E’ il linguaggio e la sua degenerazione che portano spesso al compimento di aggressioni fisiche, come ci viene raccontato dai numerosi studi sulle violenze domestiche e famigliari, o gli studi sulle esplosioni di rabbia in generale . Quando l’argomentare perde di significato e diviene terreno di scontro verbale, viene meno anche il controllo. La storia è piena di esempi in cui un leader fomenta intere masse spingendole verso le più efferate forme di violenza. Questo preciso momento storico offre come mai un terreno fertile a certe dinamiche, perché l’insofferenza è dilagante e mai come oggi la comunicazione deve contribuire ad alleviare tale malessere. 

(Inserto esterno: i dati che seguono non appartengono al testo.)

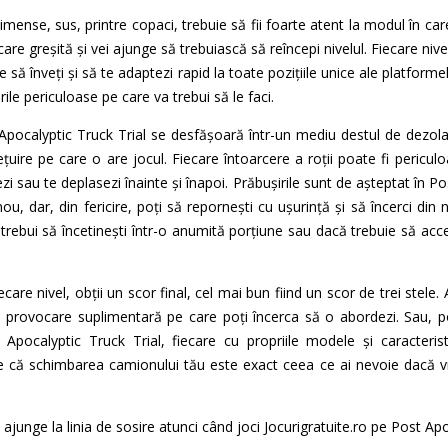
imense, sus, printre copaci, trebuie să fii foarte atent la modul în car
are greșită și vei ajunge să trebuiască să reîncepi nivelul. Fiecare nive
 să înveți și să te adaptezi rapid la toate pozițiile unice ale platform
rile periculoase pe care va trebui să le faci.
 Apocalyptic Truck Trial se desfășoară într-un mediu destul de dezol
ire pe care o are jocul. Fiecare întoarcere a roții poate fi periculoa
zi sau te deplasezi înainte și înapoi. Prăbușirile sunt de așteptat în Po
ou, dar, din fericire, poți să repornești cu ușurință și să încerci di
 trebui să încetinești într-o anumită porțiune sau dacă trebuie să acc
ecare nivel, obții un scor final, cel mai bun fiind un scor de trei stel
 provocare suplimentară pe care poți încerca să o abordezi. Sau, poț
ocalyptic Truck Trial, fiecare cu propriile modele și caracteristi
e că schimbarea camionului tău este exact ceea ce ai nevoie dacă vr
ajunge la linia de sosire atunci când joci Jocurigratuite.ro pe Post Apo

L’umanità si è evoluta più di altre specie anche grazie al  linguaggio. E’ la comunicazione che ha reso possibile lo scambio di informazioni e quindi della conoscenza. E’ attraverso il nostro comunicare che le relazioni vivono e si determinano ed è attraverso il linguaggio e le forme di comunicazione che la società oggi si costituisce e si autodefinisce. Non possiamo assolutamente soprassedere sul grave atto di violenza che il linguaggio di uno degli uomini più potenti del mondo perpetra quotidianamente. Non possiamo concedere a chicchessia di oltrepassare la linea dei valori morali ed etici tanto difficilmente conquistati e proprio in difesa del concetto di libertà far sì che il suo modello divenga tollerato. Perché nel passaggio successivo proprio la libertà ne uscirebbe delegittimata.